[Instructions to follow]: For each record that follows, write out an identical copy.

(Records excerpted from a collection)
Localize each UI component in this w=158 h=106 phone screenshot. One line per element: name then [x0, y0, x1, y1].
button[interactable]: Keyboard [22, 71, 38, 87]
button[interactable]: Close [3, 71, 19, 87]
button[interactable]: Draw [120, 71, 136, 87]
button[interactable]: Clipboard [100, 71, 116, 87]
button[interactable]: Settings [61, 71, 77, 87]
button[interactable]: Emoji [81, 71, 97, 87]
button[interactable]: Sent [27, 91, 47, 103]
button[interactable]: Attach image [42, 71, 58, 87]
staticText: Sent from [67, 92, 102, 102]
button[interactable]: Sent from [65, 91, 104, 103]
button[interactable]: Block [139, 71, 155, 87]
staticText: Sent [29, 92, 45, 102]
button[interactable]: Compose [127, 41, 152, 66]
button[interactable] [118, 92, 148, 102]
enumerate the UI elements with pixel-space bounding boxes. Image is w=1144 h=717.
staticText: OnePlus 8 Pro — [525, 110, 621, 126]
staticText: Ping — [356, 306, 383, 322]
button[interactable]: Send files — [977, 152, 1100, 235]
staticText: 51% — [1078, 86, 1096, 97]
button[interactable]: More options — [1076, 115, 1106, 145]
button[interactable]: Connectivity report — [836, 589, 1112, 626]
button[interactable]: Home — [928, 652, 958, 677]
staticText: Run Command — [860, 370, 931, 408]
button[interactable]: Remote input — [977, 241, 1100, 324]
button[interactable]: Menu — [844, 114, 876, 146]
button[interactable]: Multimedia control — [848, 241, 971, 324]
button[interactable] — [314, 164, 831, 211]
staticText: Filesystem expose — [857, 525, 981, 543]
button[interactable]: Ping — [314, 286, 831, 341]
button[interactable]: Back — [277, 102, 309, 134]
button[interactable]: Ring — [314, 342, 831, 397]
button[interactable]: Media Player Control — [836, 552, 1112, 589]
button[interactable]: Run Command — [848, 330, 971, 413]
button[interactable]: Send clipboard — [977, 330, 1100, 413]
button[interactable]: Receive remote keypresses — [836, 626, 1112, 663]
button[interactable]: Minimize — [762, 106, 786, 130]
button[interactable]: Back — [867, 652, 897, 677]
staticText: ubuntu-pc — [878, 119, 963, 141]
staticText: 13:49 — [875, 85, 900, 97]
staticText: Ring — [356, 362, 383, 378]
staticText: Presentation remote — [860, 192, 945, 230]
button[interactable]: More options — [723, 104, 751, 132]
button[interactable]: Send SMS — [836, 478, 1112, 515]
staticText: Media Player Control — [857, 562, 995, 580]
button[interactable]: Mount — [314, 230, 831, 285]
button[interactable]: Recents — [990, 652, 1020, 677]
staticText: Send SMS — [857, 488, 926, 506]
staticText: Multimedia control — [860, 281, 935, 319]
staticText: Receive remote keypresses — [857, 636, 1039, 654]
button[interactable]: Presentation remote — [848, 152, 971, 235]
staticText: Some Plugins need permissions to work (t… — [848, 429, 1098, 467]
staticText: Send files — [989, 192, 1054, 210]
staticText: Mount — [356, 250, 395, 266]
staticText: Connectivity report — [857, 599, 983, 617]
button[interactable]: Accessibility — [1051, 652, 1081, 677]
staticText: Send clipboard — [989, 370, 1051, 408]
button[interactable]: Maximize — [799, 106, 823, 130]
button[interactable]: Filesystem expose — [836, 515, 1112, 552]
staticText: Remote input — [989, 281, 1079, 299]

[Task answer]:
Localize each UI component in this w=158 h=106 phone screenshot. One line per element: name then [x0, y0, x1, y1].
button[interactable]: Keyboard [22, 71, 38, 87]
button[interactable]: Close [3, 71, 19, 87]
button[interactable]: Draw [120, 71, 136, 87]
button[interactable]: Clipboard [100, 71, 116, 87]
button[interactable]: Settings [61, 71, 77, 87]
button[interactable]: Emoji [81, 71, 97, 87]
button[interactable]: Sent [27, 91, 47, 103]
button[interactable]: Attach image [42, 71, 58, 87]
staticText: Sent from [67, 92, 102, 102]
button[interactable]: Sent from [65, 91, 104, 103]
button[interactable]: Block [139, 71, 155, 87]
staticText: Sent [29, 92, 45, 102]
button[interactable]: Compose [127, 41, 152, 66]
button[interactable] [118, 92, 148, 102]
enumerate the UI elements with pixel-space bounding boxes. Image is w=1144 h=717.
staticText: OnePlus 8 Pro — [525, 110, 621, 126]
staticText: Ping — [356, 306, 383, 322]
button[interactable]: Send files — [977, 152, 1100, 235]
staticText: 51% — [1078, 86, 1096, 97]
button[interactable]: More options — [1076, 115, 1106, 145]
button[interactable]: Connectivity report — [836, 589, 1112, 626]
button[interactable]: Home — [928, 652, 958, 677]
staticText: Run Command — [860, 370, 931, 408]
button[interactable]: Remote input — [977, 241, 1100, 324]
button[interactable]: Menu — [844, 114, 876, 146]
button[interactable]: Multimedia control — [848, 241, 971, 324]
button[interactable] — [314, 164, 831, 211]
staticText: Filesystem expose — [857, 525, 981, 543]
button[interactable]: Ping — [314, 286, 831, 341]
button[interactable]: Back — [277, 102, 309, 134]
button[interactable]: Ring — [314, 342, 831, 397]
button[interactable]: Media Player Control — [836, 552, 1112, 589]
button[interactable]: Run Command — [848, 330, 971, 413]
button[interactable]: Send clipboard — [977, 330, 1100, 413]
button[interactable]: Receive remote keypresses — [836, 626, 1112, 663]
button[interactable]: Minimize — [762, 106, 786, 130]
button[interactable]: Back — [867, 652, 897, 677]
staticText: ubuntu-pc — [878, 119, 963, 141]
staticText: 13:49 — [875, 85, 900, 97]
staticText: Ring — [356, 362, 383, 378]
staticText: Presentation remote — [860, 192, 945, 230]
button[interactable]: More options — [723, 104, 751, 132]
button[interactable]: Send SMS — [836, 478, 1112, 515]
staticText: Media Player Control — [857, 562, 995, 580]
button[interactable]: Mount — [314, 230, 831, 285]
button[interactable]: Recents — [990, 652, 1020, 677]
staticText: Send SMS — [857, 488, 926, 506]
staticText: Multimedia control — [860, 281, 935, 319]
staticText: Receive remote keypresses — [857, 636, 1039, 654]
button[interactable]: Presentation remote — [848, 152, 971, 235]
staticText: Some Plugins need permissions to work (t… — [848, 429, 1098, 467]
staticText: Send files — [989, 192, 1054, 210]
staticText: Mount — [356, 250, 395, 266]
staticText: Connectivity report — [857, 599, 983, 617]
button[interactable]: Accessibility — [1051, 652, 1081, 677]
staticText: Send clipboard — [989, 370, 1051, 408]
button[interactable]: Maximize — [799, 106, 823, 130]
button[interactable]: Filesystem expose — [836, 515, 1112, 552]
staticText: Remote input — [989, 281, 1079, 299]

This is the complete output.